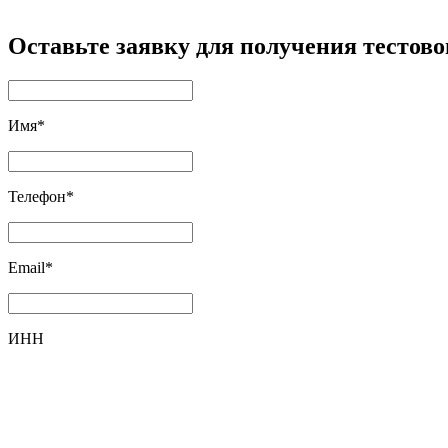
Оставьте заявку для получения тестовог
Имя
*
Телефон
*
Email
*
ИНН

────────────────

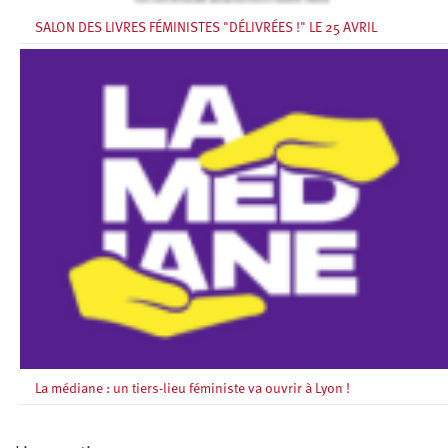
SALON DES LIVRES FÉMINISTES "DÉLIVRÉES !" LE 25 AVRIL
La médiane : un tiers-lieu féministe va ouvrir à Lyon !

────────────────

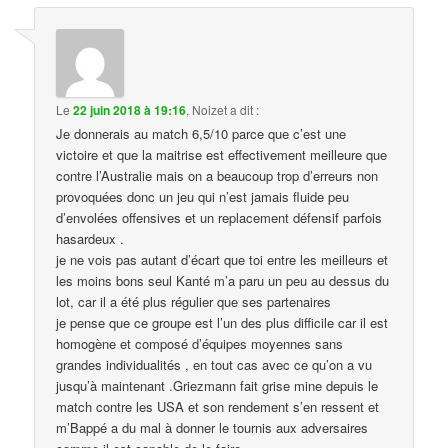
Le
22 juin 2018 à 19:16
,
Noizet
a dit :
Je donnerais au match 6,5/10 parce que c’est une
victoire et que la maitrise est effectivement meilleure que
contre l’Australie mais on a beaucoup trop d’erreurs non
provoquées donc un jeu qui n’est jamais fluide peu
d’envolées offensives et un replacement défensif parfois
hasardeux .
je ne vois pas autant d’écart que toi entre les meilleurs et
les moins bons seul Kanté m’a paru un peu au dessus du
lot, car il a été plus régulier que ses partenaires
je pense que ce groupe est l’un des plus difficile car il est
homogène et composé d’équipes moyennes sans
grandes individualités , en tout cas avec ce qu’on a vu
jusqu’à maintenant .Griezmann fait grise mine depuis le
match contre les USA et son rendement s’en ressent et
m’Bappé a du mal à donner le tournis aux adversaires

────────────────

→ **REQUIRED ACTION**
Could you return every line from the entries above in which the string "plus" occurs?

→ **ANSWER FOR THE TASK**
lot, car il a été plus régulier que ses partenaires
je pense que ce groupe est l’un des plus difficile car il est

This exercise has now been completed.